Teaching Kids to Save

Kids and money may sometimes go as well together as well as oil and water. Teaching your children how to save money at a young age is placing time on their side- could you imagine if you saved 10% of all the money that you earned in your life?  How much would you have now? It’s probably pains you to think about this, doesn’t it. Here are a few ways to get your kids on the right savings track to be specialized in savings!

The Savings Incentives vs. The Rebel Yell

If you make it mandatory for your kids to place a percentage of their money into savings, you could very well have a “financial rebel” on your hands, especially as they get older. (You remember the rebellious teen years, don’t you?) Incentives are a much calmer means of getting your point across, maybe matching the money that they save, even if its not dollar for dollar.  This will also prepare them for the workplace and 401K’s with employer matching- and seeing how fast other people’s money adds up!

Start at the Bottom and Work Up…with Pennies!

Beginning at age 5 (when they usually stop putting coins in their mouth), kids love to collect, save and count pennies.  Let them keep all of the pennies that come into the household in their room, perhaps in an easy-open piggy bank so that they can access and count them when they want to, being sure that they understand that the money is the property of the entire family. Gradually add in nickels, dimes and quarters explaining in full how this coin is equal to a certain number of pennies. This “spare” change could add up to a family vacation for a long-term savings, or a trip out to the movies for the less patient. Whatever it is, be sure that your child is part of every stage.

By the time kids are 7 or 8, you may want to think about an allowance.  If you decide to go forward with one, be sure to teach your kids to put a certain percentage into savings, (typically 10% is the average) and the remainder for their personal spending.  Let your child know that just as you have specific areas where your personal paycheck goes, like to food, clothing and the electricity, they too are responsible for paying for something that they need.  Of course, when you’re 8, you “need” baseball cards, video games, or the latest boy band CD.

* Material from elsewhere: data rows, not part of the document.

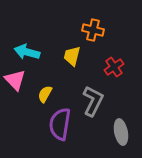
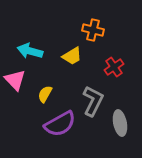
cyan arrow: moved 3 px right, 1 px up
yellow trapezoid: rotated 135 degrees counterclockwise
purple semicircle: rotated 128 degrees counterclockwise
gray ellipse: moved 1 px left, 9 px up
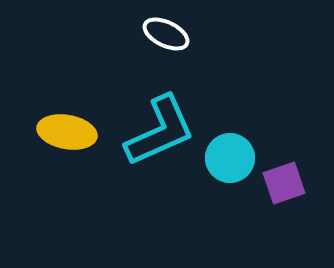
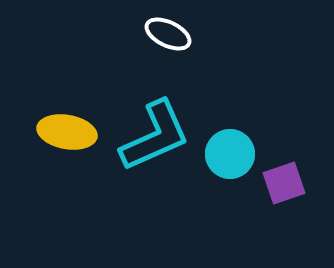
white ellipse: moved 2 px right
cyan L-shape: moved 5 px left, 5 px down
cyan circle: moved 4 px up
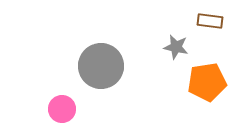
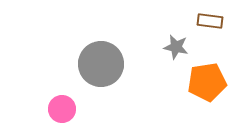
gray circle: moved 2 px up
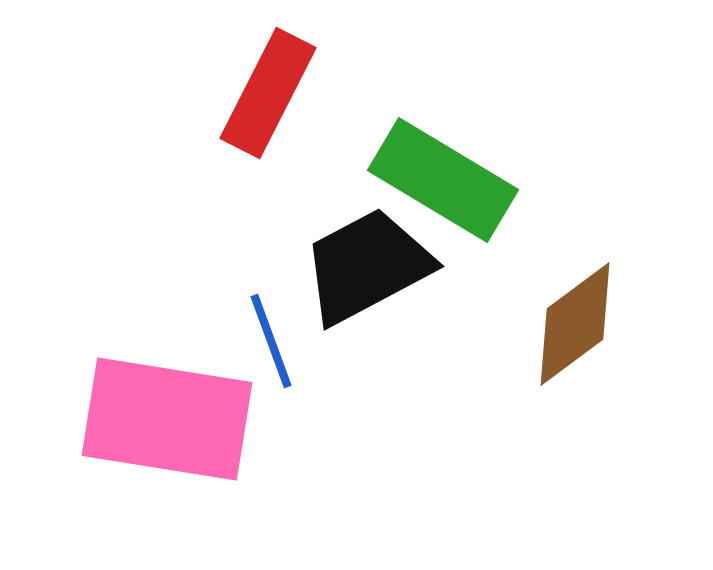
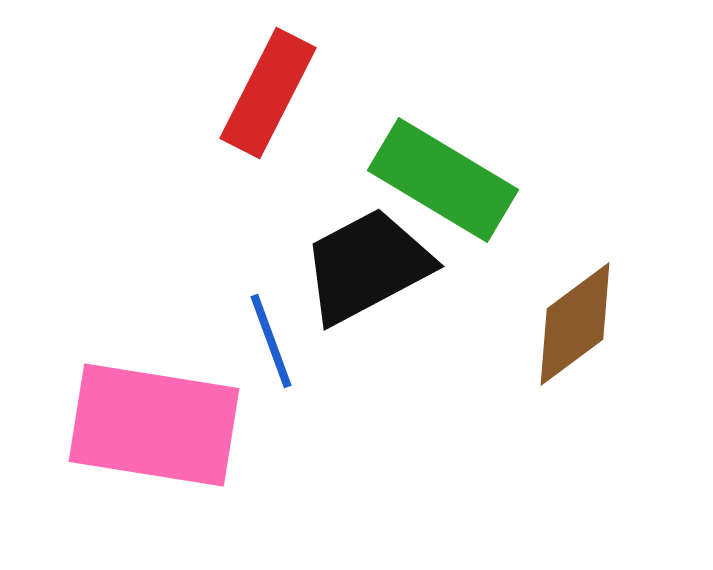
pink rectangle: moved 13 px left, 6 px down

Bust out the Lemonade Stand- Ages 10 to Pre-Employment Teens

Now comes the fun part- teaching your children about earning money.  Maybe the neighbors go away for a week, junior gets their mail and earns $10.  Again, teach them to put a percentage into savings before spending the entire thing.

Say that your daughter wants a new pair of roller blades, but her birthday is months away.  Teaching her to earn the money just like mom and dad do, maybe with some extra chores around the house, or opening a lemonade stand in the well-supervised front of your house will teach her a valuable worth ethic to earn her own money for what she wants.

Any allowance money earned during this time should be looked upon as part of the family budget.  If junior wants to go to the movies, but already spent his allowance on a CD, junior’s not going to the movies- just like if mom and dad didn’t have any extra cash, they’d have to wait to see the flick, too.

Establishing a foundation for savings is much easier when it’s mandatory and becomes habit.  Having your child open a savings account at the local bank and watch the money add up is more likely to create excitement when they’re young, too. After all,  $10 is a much higher dollar amount when you’re 10 then when you’re 16. 

Teaching your kids the basics of earning, saving and spending before they go out and get their first job will save them a bit from “tax shock” and give them a solid foundation for a strong work ethic- one that they will use throughout their entire life.